Go through the entries, filter for the word "verweisen", and copy every line that has it.

···

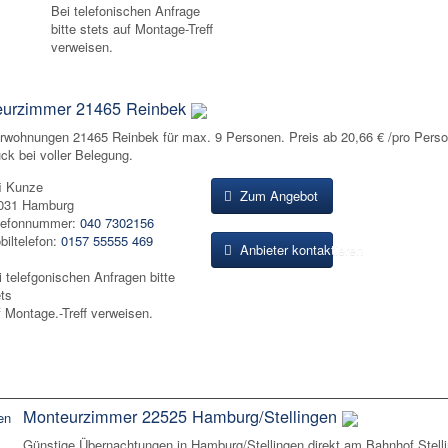
Bei telefonischen Anfrage
bitte stets auf Montage-Treff
verweisen.
urzimmer 21465 Reinbek
rwohnungen 21465 Reinbek für max. 9 Personen. Preis ab 20,66 € /pro Pers
ck bei voller Belegung.
fi Kunze
Zum Angebot
031 Hamburg
lefonnummer:
040 7302156
biltelefon:
0157 55555 469
Anbieter kontaktieren
i telefgonischen Anfragen bitte
ets
f Montage.-Treff verweisen.
Monteurzimmer 22525 Hamburg/Stellingen
Günstige Übernachtungen in Hamburg/Stellingen direkt am Bahnhof Stell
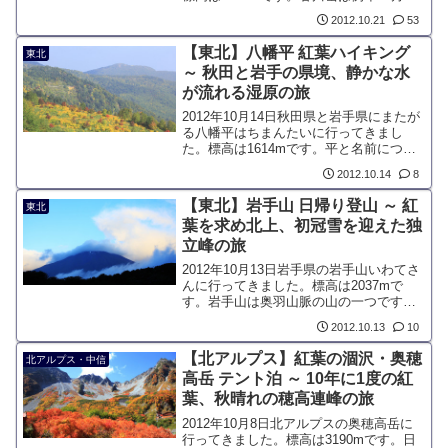
旬ごろに紅葉の見ごろを迎えます。高度
2012.10.21
53
経済成長期には、その登攀記録が新聞の
面を飾るほどだったとか。日本の登山史
【東北】八幡平 紅葉ハイキング
東北
における重要な山です。
～ 秋田と岩手の県境、静かな水
が流れる湿原の旅
2012年10月14日秋田県と岩手県にまたが
る八幡平はちまんたいに行ってきまし
た。標高は1614mです。平と名前につい
てる通り、山頂一体の地形は緩やかに形
2012.10.14
8
成されているのが特徴です。東北地方の
霧ヶ峰という表現が正しいでしょうか。
【東北】岩手山 日帰り登山 ～ 紅
東北
岩手山のような...
葉を求め北上、初冠雪を迎えた独
立峰の旅
2012年10月13日岩手県の岩手山いわてさ
んに行ってきました。標高は2037mで
す。岩手山は奥羽山脈の山の一つです
が、主稜から離れた場所に位置している
2012.10.13
10
ため、富士山のような独立峰をしていま
す。県庁所在地の盛岡市から眺めること
【北アルプス】紅葉の涸沢・奥穂
北アルプス・中信
ができ、岩手県の...
高岳 テント泊 ～ 10年に1度の紅
葉、秋晴れの穂高連峰の旅
2012年10月8日北アルプスの奥穂高岳に
行ってきました。標高は3190mです。日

···

## Response for this exercise
verweisen.
f Montage.-Treff verweisen.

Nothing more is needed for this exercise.